Even at maximum compression, the NIF researchers believe only the very center of the fuel is hot enough to fuse. But in an encouraging finding, they see evidence that the hot spot is getting a heating boost from frenetically moving helium nuclei, or alpha particles, created by the fusion reactions. If NIF can pump in just a bit more energy, it should spark a wave that will race out from the hot spot, burning fuel as it goes.
Herrmann says the team still has a few more tricks to try out—each of which could drive temperatures and pressures to levels high enough to sustain burning plasma and ignition. They are testing different hohlraum shapes to better focus energy onto the capsule. They’re experimenting with double-walled capsules that could trap and transfer x-ray energy more efficiently. And by soaking the fuel into a foam within the capsule, rather than freezing it as ice to the capsule walls, they hope to form a better central hot spot.

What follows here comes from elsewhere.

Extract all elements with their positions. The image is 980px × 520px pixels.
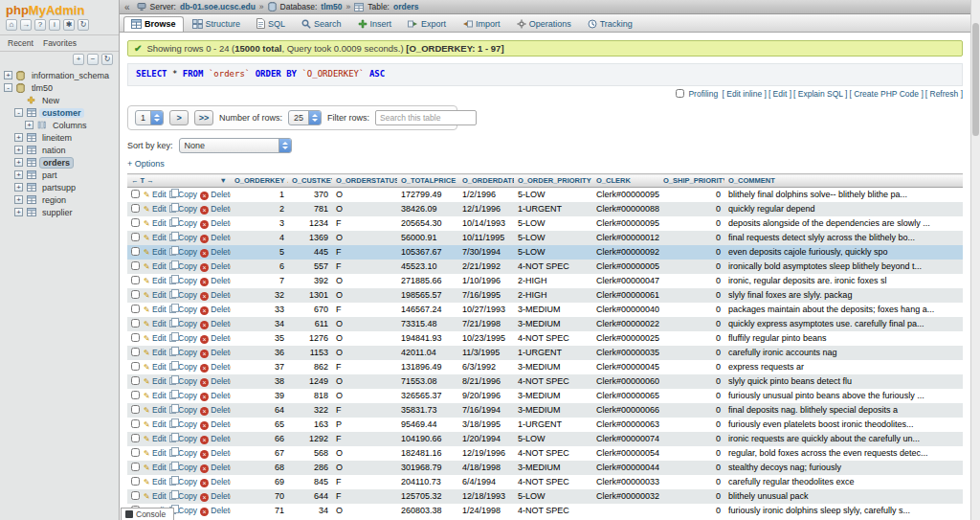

Will that be enough to reach ignition? If these steps don’t suffice, boosting the laser energy would be the next option. NIF researchers have tested upgrades on four of the beamlines and managed to get an energy boost that, if the upgrades were applied to all the beams, would bring the full facility close to 3 MJ.
Those upgrades would, of course, take time and money NIF may not end up getting. Fusion scientists at NIF and elsewhere are anxiously awaiting the conclusions of the NNSA review. “How far can we get?” Herrmann asks. “I’m an optimist. We’ll push NIF as far as we possibly can.”